Police chief admits there is no evidence Jack Marrian smuggled £4.5 million of cocaine into Kenya

Jack Marrian Port of Mombasa
Main Image of Port of Mombasa by Marisol Grandon/DFID (used under the Creative Commons licence). Right: Jack Marrian

Scottish aristocrat, Jack Marrian, who was arrested in Kenya in connection with the alleged smuggling of cocaine worth Ksh598 million (£4.5 million) believes he may finally be cleared after an admission by a police chief that there was nothing to connect him to the drugs.

The 33-year-old grandson of the late Earl of Cawdor, was arrested in July 2016 after a raid on a shipping container carrying sugar for Mshale Commodities, the company he works for in Kenya.

Since his arrest, he has been embroiled in a prolonged legal process with the threat of a 30-year sentence hanging over him if convicted by a Nairobi court.

Marrian has always protested his innocence, insisting he knew nothing of the drugs. After last week’s drama in court, he finally believes his ordeal could be coming to an end when his previously confiscated passport was returned by the magistrate.

The US Drugs Enforcement Agency (DEA) has provided compelling evidence that the cocaine had been loaded on board the container in Brazil by an international cartel entirely without his knowledge.

Chief investigating officer for Kenya’s police anti-narcotics unit, Corporal Sheila Kipsoi was forced to confess during a five-hour cross-examination that neither she nor anyone on her team had questioned the original supplier of the Brazilian brown sugar which was loaded on to the MSC Letizia on June 10, 2016 before it left Santos in Brazil to head for Valencia.

Kenyan investigators also failed to question the company which stacked the sugar into the containers, nor the transporters who took it to the docks.

Although Kipsoi is the main prosecution witness, said admitted to having no idea where the sugar had been stored while awaiting shipping, whether the store was guarded, or who had loaded the containers on board. She also agreed with Marrian’s lawyer, Andrew Wandabwa, that there was nothing whatsoever to connect Marrian to the consignment of cocaine.

When asked directly if Marrian could have had any physical contact with the consignment or any responsibility for it at any stage, she answered: ‘No.’

After being handed a letter from the DEA virtually proving Marrian’s innocence, Kipsoi broke down in tears, which forced magistrate Derrick Kuto to adjourn the proceedings until she recovered.

The document which was sent several months ago to the director of Kenya’s Criminal Investigations police department revealed details of an international drug-smuggling operation its officers had been monitoring.

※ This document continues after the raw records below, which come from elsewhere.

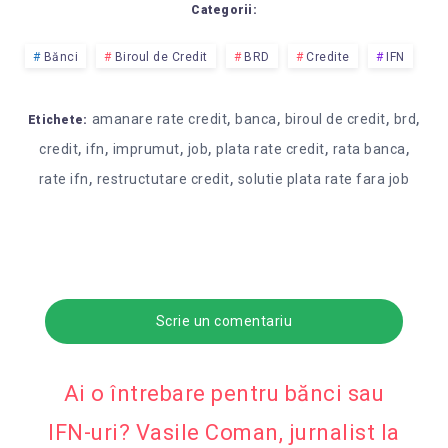
Categorii:
Bănci
Biroul de Credit
BRD
Credite
IFN
,
,
,
,
amanare rate credit
banca
biroul de credit
brd
Etichete:
,
,
,
,
,
,
credit
ifn
imprumut
job
plata rate credit
rata banca
,
,
rate ifn
restructutare credit
solutie plata rate fara job
Scrie un comentariu
Ai o întrebare pentru bănci sau
IFN-uri? Vasile Coman, jurnalist la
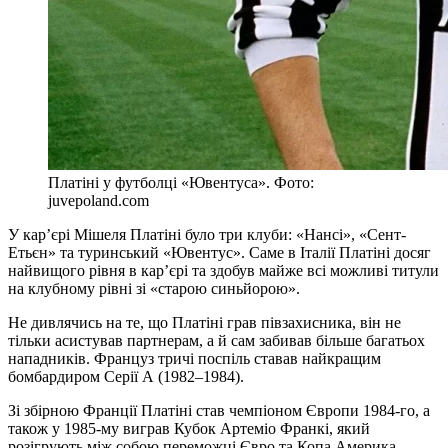
Платіні у футболці «Ювентуса». Фото:
juvepoland.com
У кар’єрі Мішеля Платіні було три клуби: «Нансі», «Сент-
Етьєн» та туринський «Ювентус». Саме в Італії Платіні досяг
найвищого рівня в кар’єрі та здобув майже всі можливі титули
на клубному рівні зі «старою синьйорою».
Не дивлячись на те, що Платіні грав півзахисника, він не
тільки асистував партнерам, а й сам забивав більше багатьох
нападників. Француз тричі поспіль ставав найкращим
бомбардиром Серії А (1982–1984).
Зі збірною Франції Платіні став чемпіоном Європи 1984-го, а
також у 1985-му виграв Кубок Артеміо Франкі, який
розігрують між собою переможці Євро та Копа Америка.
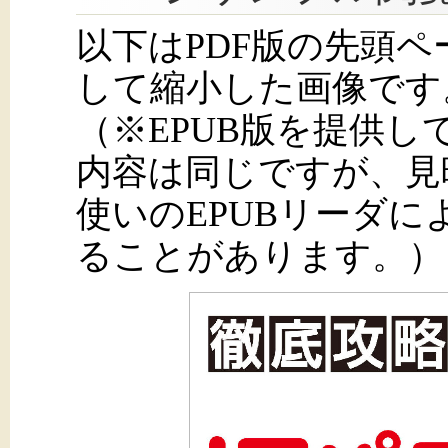
以下はPDF版の先頭
して縮小した画像です
（※EPUB版を提供
内容は同じですが、見
使いのEPUBリーダ
ることがあります。）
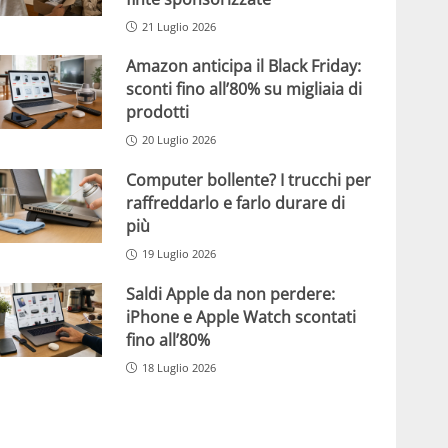
21 Luglio 2026
Amazon anticipa il Black Friday:
sconti fino all’80% su migliaia di
prodotti
20 Luglio 2026
Computer bollente? I trucchi per
raffreddarlo e farlo durare di
più
19 Luglio 2026
Saldi Apple da non perdere:
iPhone e Apple Watch scontati
fino all’80%
18 Luglio 2026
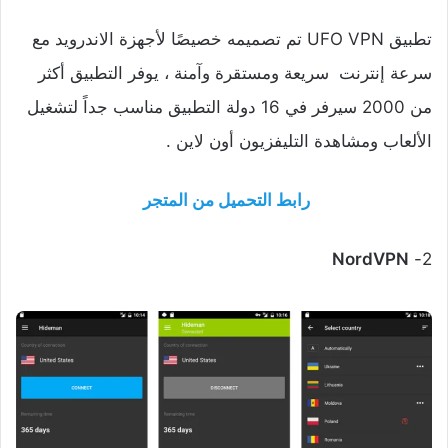
تطبيق UFO VPN تم تصميمه خصيصًا لأجهزة الاندرويد مع
سرعة إنترنت سريعة ومستقرة وآمنة ، يوفر التطبيق أكثر
من 2000 سيرفر في 16 دولة التطبيق مناسب جداً لتشغيل
الألعاب ومشاهدة التليفزيون أون لاين .
رابط التحميل من المتجر
NordVPN
2-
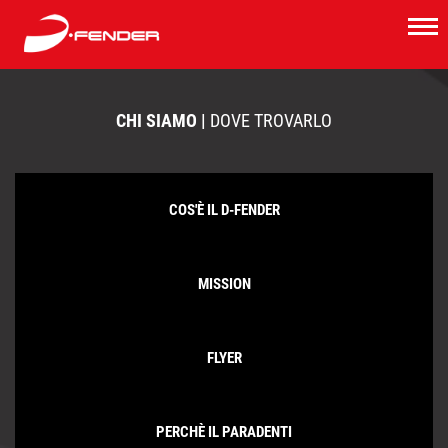
CHI SIAMO |
DOVE TROVARLO
COS'È IL D-FENDER
MISSION
FLYER
PERCHÈ IL PARADENTI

Despite acknowledging that the letter was dated just days after Marrian was charged and had been sent to her team at the Kenyan police anti-narcotics squad, a sobbing Kipsoi claimed this was the first time she had seen the letter.

The DEA had MSC Letizia under surveillance as it left Santos, and expected members of the drugs gang involved to offload the cocaine as the ship docked in Valencia.

However, something caused four of the shipping containers to be hurriedly transferred to the MSC Positano which was heading first to Oman and then onto Mombasa. After being tipped off by the American investigators, Kenyan port police impounded the four containers on July 28, 2016, and found the cocaine inside one.

Marrian’s lawyers have always considered the DEA letter as proof of their client’s innocence.

The redacted letter, obtained through America’s Freedom of Information laws, stated: “The DEA would like to stress that there was no indication the cocaine was to be received by anyone in Kenya or Uganda and that the company owning the consignment had no knowledge that the cocaine was secreted inside their shipment of sugar.”

After having had his passport returned, which he had surrounded as one of his bail conditions, a date was set for submissions from Marrian’s lawyer that there was no case to answer.